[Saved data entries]
****************************************

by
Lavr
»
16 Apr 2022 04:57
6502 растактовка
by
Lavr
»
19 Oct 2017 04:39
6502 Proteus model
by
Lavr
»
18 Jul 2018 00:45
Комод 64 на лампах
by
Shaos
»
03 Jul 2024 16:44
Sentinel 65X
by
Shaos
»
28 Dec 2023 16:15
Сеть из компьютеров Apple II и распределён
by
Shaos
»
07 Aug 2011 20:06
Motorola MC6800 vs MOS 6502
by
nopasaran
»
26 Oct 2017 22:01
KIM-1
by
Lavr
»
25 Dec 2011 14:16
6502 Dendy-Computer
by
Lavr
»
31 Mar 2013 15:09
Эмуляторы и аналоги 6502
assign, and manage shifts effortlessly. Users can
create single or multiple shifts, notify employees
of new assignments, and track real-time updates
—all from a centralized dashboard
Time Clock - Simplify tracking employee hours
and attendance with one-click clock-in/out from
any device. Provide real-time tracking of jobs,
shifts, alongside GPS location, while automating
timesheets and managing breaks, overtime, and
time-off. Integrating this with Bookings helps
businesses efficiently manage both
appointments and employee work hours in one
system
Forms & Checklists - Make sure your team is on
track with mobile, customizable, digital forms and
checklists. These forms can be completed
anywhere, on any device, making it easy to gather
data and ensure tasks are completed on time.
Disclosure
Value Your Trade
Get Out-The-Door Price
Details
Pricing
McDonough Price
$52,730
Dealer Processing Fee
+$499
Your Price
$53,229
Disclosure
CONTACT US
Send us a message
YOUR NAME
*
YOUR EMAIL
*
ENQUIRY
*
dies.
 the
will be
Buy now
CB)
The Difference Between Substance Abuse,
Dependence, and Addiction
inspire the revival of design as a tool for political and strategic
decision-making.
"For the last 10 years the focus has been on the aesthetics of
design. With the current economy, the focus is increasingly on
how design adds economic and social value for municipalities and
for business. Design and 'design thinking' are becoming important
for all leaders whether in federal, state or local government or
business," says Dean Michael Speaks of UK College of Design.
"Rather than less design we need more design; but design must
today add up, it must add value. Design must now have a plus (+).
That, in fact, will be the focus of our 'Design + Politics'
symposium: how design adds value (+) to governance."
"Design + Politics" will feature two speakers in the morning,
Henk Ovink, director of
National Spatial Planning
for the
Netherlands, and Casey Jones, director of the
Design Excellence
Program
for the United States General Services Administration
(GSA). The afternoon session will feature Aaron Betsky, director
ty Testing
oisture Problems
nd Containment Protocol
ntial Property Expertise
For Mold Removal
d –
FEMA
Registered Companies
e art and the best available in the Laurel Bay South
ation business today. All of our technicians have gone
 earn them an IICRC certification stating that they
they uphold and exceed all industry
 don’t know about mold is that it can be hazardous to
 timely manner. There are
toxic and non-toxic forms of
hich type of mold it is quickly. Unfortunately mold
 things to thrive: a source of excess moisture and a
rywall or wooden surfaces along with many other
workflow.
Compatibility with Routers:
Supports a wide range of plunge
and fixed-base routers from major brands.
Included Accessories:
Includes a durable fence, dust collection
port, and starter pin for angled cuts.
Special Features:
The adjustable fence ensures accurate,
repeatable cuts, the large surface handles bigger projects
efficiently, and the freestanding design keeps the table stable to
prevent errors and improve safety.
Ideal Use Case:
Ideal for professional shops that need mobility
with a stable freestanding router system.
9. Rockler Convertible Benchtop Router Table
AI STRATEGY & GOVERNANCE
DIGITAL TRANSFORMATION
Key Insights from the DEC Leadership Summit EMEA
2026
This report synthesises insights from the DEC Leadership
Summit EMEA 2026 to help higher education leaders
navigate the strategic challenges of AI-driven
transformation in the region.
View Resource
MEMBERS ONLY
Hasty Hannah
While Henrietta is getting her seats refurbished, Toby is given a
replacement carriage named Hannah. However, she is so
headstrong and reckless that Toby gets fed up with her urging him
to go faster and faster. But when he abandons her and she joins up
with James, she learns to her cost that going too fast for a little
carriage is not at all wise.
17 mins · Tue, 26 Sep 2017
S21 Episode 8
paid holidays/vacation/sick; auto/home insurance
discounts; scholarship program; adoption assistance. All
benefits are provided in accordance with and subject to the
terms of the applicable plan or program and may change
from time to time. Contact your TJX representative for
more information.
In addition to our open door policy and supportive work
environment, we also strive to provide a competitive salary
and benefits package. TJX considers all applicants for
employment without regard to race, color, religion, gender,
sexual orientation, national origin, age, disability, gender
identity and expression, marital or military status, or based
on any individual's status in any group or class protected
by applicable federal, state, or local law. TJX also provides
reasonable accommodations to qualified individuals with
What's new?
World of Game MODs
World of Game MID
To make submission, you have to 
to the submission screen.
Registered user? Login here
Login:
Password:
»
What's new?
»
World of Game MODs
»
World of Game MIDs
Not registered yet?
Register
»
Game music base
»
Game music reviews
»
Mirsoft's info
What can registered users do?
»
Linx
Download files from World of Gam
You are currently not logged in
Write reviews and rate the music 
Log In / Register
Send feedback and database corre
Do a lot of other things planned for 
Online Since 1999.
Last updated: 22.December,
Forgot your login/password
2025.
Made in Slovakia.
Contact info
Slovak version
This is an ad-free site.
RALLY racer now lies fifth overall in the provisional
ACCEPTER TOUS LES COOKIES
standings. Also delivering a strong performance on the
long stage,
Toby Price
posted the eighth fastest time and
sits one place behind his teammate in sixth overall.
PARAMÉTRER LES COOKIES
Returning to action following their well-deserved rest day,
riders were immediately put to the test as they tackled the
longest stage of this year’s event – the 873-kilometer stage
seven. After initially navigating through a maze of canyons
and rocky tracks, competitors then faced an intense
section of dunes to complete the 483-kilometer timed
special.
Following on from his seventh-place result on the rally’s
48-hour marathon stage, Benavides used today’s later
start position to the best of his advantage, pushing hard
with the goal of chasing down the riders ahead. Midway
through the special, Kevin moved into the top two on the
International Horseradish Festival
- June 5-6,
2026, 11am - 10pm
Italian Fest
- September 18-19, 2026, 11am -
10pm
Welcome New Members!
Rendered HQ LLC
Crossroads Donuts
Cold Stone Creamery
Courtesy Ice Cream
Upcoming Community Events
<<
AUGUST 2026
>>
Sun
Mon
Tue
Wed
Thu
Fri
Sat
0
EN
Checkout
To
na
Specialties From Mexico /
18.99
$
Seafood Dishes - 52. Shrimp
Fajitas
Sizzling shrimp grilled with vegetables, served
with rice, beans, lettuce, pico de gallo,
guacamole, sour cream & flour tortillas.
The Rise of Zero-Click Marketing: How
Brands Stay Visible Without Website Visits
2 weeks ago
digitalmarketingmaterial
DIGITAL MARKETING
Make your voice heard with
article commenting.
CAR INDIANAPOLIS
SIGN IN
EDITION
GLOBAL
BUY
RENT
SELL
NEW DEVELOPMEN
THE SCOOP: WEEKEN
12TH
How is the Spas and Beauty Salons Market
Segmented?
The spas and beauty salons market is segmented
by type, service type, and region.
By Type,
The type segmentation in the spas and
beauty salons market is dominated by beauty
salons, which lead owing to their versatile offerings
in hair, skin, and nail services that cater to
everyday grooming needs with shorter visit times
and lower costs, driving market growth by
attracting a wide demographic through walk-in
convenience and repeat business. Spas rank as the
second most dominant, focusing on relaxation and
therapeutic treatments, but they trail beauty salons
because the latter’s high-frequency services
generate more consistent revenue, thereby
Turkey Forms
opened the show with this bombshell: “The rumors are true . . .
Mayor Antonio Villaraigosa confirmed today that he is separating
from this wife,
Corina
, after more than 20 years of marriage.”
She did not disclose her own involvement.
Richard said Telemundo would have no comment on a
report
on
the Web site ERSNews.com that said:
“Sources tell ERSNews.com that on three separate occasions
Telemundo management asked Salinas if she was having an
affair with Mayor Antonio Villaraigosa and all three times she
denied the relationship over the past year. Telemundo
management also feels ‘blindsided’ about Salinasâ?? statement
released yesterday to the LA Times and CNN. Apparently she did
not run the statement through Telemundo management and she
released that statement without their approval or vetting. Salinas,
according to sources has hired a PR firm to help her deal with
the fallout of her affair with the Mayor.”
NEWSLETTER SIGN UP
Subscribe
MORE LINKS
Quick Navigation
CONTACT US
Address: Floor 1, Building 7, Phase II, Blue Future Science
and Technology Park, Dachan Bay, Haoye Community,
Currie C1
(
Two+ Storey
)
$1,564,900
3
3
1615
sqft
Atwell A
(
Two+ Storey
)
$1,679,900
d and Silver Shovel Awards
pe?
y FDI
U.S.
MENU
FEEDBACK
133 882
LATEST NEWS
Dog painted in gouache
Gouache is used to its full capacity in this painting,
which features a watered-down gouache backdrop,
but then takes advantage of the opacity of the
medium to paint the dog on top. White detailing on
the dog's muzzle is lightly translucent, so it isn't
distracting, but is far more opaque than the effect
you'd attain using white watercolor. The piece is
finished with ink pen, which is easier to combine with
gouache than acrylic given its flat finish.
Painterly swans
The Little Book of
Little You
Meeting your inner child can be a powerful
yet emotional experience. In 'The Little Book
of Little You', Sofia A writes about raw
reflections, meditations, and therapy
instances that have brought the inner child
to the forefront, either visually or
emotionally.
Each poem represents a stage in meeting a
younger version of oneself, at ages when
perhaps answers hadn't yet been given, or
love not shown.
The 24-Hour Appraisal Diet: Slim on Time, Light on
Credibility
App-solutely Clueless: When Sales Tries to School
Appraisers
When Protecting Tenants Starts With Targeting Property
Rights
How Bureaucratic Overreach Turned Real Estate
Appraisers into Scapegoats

****************************************

**YOUR GOAL**
Please show every line above that includes the word "wide".

**ANSWER SECTION**
Supports a wide range of plunge
attracting a wide demographic through walk-in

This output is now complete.